Letter to Dad
I know that you don't want to hear this, but it's something I have to get off my chest. I think about you a lot, and every time I do, I am reduced to tears.
We live on separate coasts, living lives that make us both happy. Every week that I call you, I hesitate to pick up the phone. It kills me to have to talk to you about the weather and the news when there are so many other things going on in my life. I want to tell you that it's my partner's and my anniversary in a few weeks. I want to tell you that I just joined an anti-hate campaign. I want to tell the reason that I have to cut the conversation short is because I am headed out to my lesbian reading group. I can never tell you any of those things. You know I am a lesbian. You know that I consider myself married to Julie. But we can't talk about it without you saying mean things and me hanging up the phone and crying. I often wonder why we talk at all. It seems that the only reason we talk is because I am your daughter and you are my father.

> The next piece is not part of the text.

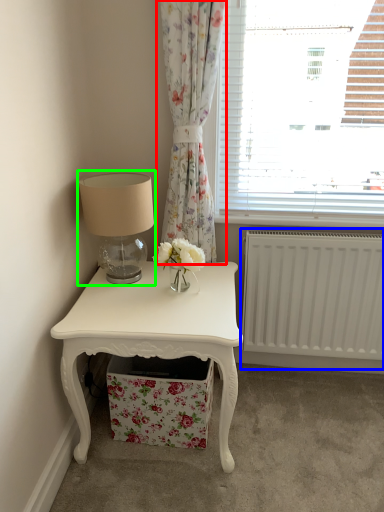 Question: Which object is positioned closest to curtain (highlighted by a red box)? Select from radiator (highlighted by a blue box) and table lamp (highlighted by a green box).

Choices:
 (A) radiator
 (B) table lamp

Answer: (B) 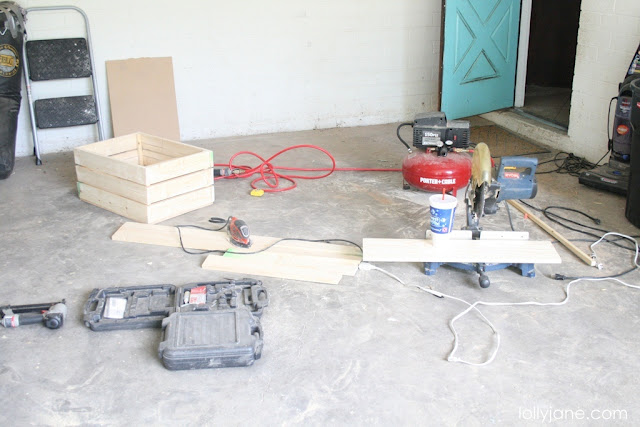 Identify the location of concrete floor. (377, 383).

I tried so many times to talk to you about my life. Remember the time I told you that Julie was considering getting pregnant? You said to me, "A pregnant lesbian? That's an oxymoron! There's no such thing as a pregnant lesbian. It's against God!" I hung up the phone and cried for hours. Do you remember all of the times you reduced me to tears with your lectures about being gay? After years and years of insults, I decided it was best not to mention the words "gay" and "lesbian" around you. Now we talk once a week and we talk about the weather and the news. I only allow myself to mention Julie casually. I can tell you that Julie and I are going grocery shopping, but I can't tell you that we are renewing our wedding vows.

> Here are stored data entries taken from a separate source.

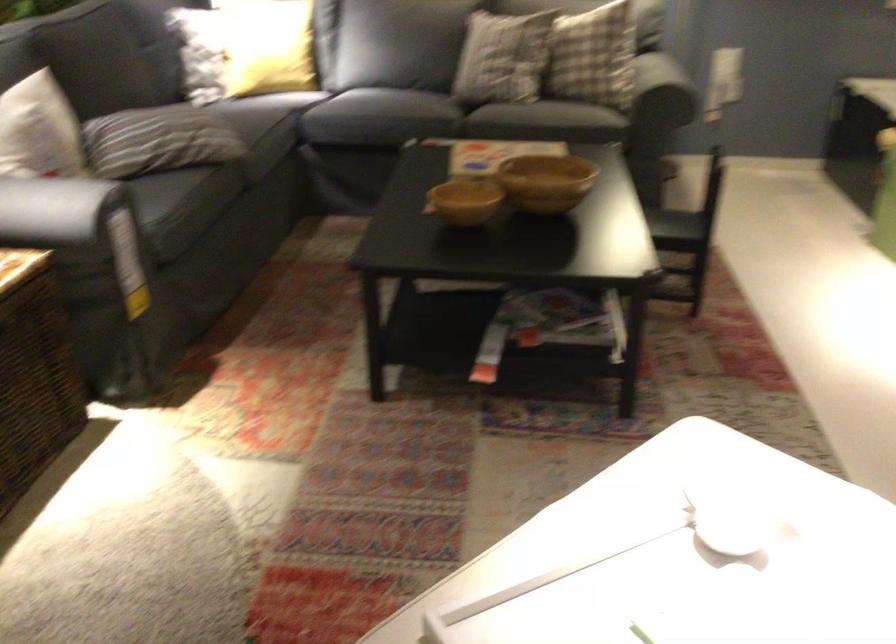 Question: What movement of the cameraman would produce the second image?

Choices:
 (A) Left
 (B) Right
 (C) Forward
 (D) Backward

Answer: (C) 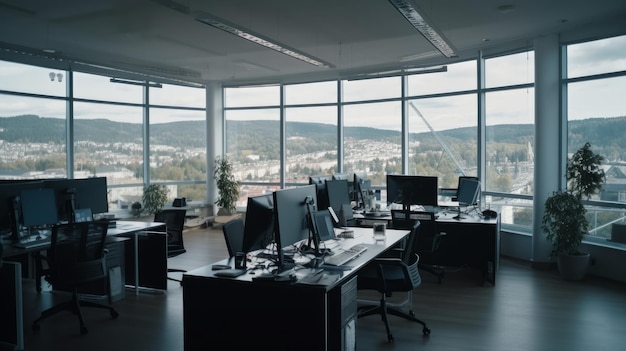 Locate an element on the screen. The width and height of the screenshot is (626, 351). white posts between large windows is located at coordinates (218, 93), (208, 135), (212, 191), (545, 118), (544, 72), (545, 191).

This pretending has driven me further away from you than you could ever imagine. I love you tremendously for who you are yet you cannot offer the same to me. Sometimes I lie in bed at night and think about the good old days. I remember all of the fun we used to have together. I think about the walks through Metcalf Park [in Providence, R.I.], the trips to Rocky Point and the joy of simply having you as my father. You really did your best to be a great father. I looked forward to my weekends with you after you and Mom divorced. Then, in high school I came to live with you, and that's when things went sour. Things went downhill when I became an individual. If you ever wonder why I ran away from home, it wasn't because I was a hormonal teen-ager.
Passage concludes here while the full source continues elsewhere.